Aujourd'hui en effet, si beau soit-il, le cheval du Vercors de Barraquand ne vaut pas grand chose. Les éleveurs peuvent tout au plus faire valoir « l'origine constatée » de leurs bêtes pour attester leur filiation. « C'est un peu comme avec une IGP, explique Nathalie Gravier, élue à la chambre d'agriculture de la Drôme en charge de la filière équine. Aujourd'hui, les chevaux du Vercors n'ont qu'une valeur bouchère : l'appellation n'a pas de valeur légale, donc pas de valeur économique. Le fait d'être reconnus va leur permettre d'exister en tant que tels. C'est un vrai levier qui va amorcer un cercle vertueux pour la filière, qu'il s'agisse des acteurs de l'élevage, du tourisme ou des centres équestres. »
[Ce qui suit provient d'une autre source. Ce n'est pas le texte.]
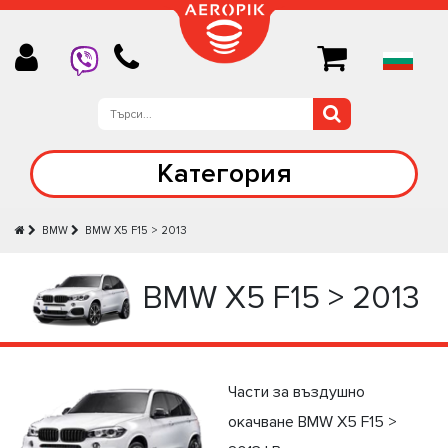
Категория
BMW
BMW X5 F15 > 2013
BMW X5 F15 > 2013
Части за въздушно
окачване BMW X5 F15 >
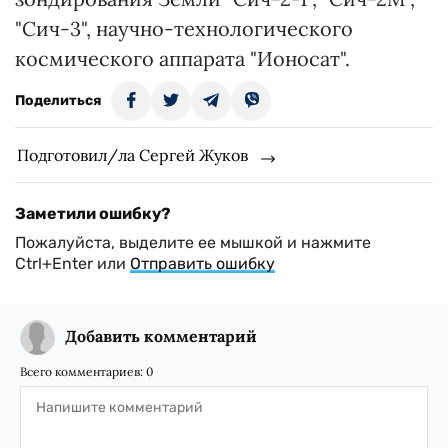
"Сич-3", научно-технологического
космического аппарата "Ионосат".
Поделиться
Подготовил/ла Сергей Жуков
Заметили ошибку?
Пожалуйста, выделите ее мышкой и нажмите
Ctrl+Enter или
Отправить ошибку
Добавить комментарий
Всего комментариев:
0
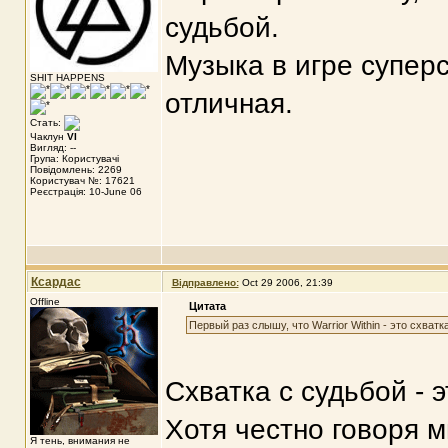
судьбой.
Музыка в игре суперс
SHIT HAPPENS
отличная.
Стать:
Чаклун
VI
Вигляд: --
Група: Користувачі
Повідомлень: 2269
Користувач №: 17621
Реєстрація: 10-June 06
Ксардас
Відправлено:
Oct 29 2006, 21:39
Offline
Цитата
Первый раз слышу, что Warrior Within - это схватк
Схватка с судьбой - 
Хотя честно говоря 
Я тень, внимания не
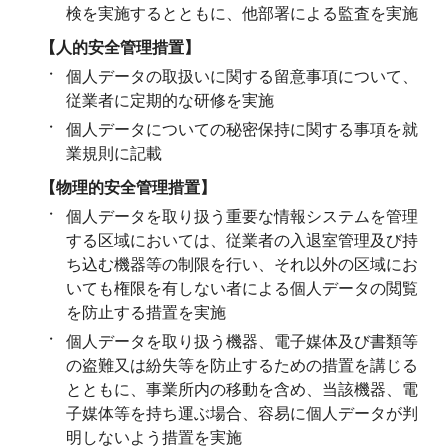
検を実施するとともに、他部署による監査を実施
【人的安全管理措置】
個人データの取扱いに関する留意事項について、
従業者に定期的な研修を実施
個人データについての秘密保持に関する事項を就
業規則に記載
【物理的安全管理措置】
個人データを取り扱う重要な情報システムを管理
する区域においては、従業者の入退室管理及び持
ち込む機器等の制限を行い、それ以外の区域にお
いても権限を有しない者による個人データの閲覧
を防止する措置を実施
個人データを取り扱う機器、電子媒体及び書類等
の盗難又は紛失等を防止するための措置を講じる
とともに、事業所内の移動を含め、当該機器、電
子媒体等を持ち運ぶ場合、容易に個人データが判
明しないよう措置を実施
« La reconnaissance ne permettra peut-être pas de les vendre plus cher, mais de les vendre mieux », pronostique Jean-Louis Barraquand, descendant de la famille d'éleveurs qui a contribué à l'essor de la race. François Lejeune, éleveur à Vassieux-en-Vercors, parle même d'une « remise à niveau » qui permettra aux professionnels de « se positionner sur le marché des petits chevaux de loisirs, de type mérens ou camargue ». Il mise aussi sur l'aspect « rareté » et l'étiquetage « race à faible effectif » pour stimuler la demande. « Avec ce cheval, nous défendons une notion de patrimoine et jouons sur l'ancrage des gens dans leur territoire », insiste-t-il.
Génotypage obligatoire
Aux yeux des éleveurs, cette dimension territoriale est essentielle. L'association a d'ailleurs engagé tout une dynamique locale pour monter et défendre son dossier de reconnaissance. Du nord au sud du Vercors en passant par la plaine de la Crau où la famille Barraquand s'est installée, les éleveurs ont frappé à toutes les portes. L'accueil a partout été favorable. Institutions (chambre d'agriculture, Parc du Vercors, Suaci...), éleveurs, amateurs, passionnés, collectivités territoriales, élus locaux et régionaux, tout le monde a répondu présent. Ou presque. Un soutien précieux, car le dossier de reconnaissance, lourd et complexe, s'est parfois apparenté à un parcours du combattant, fait remarquer Aurélie Gachon, chargée de mission à l'Apap. L'association d'éleveurs a dû définir le standard de la race et se doter des outils nécessaires à sa gestion (création du stud-book, désignation d'une commission et d'un corps de juges).
Reconstituer les lignées
En parallèle, les éleveurs ont minutieusement recensé les chevaux, reconstitué les lignées et monté un programme d'élevage rigoureux, comprenant l'obligation du génotypage et du contrôle de la filiation. Un travail colossal qui force l'optimisme des experts. « La reconnaissance, moi, j'y crois ! », déclare Valérie Gravier, qui a accompagné les éleveurs à Paris. « C'est une vraie race qui a une véritable identité, confirme André Barbara, délégué de l'IFCE en charge de la filière chevaux de territoire. De mon point de vue, elle a plus qu'un bon espoir d'être reconnue, du fait de son authenticité et de sa rusticité fabuleuse. » Verdict dans quelques mois.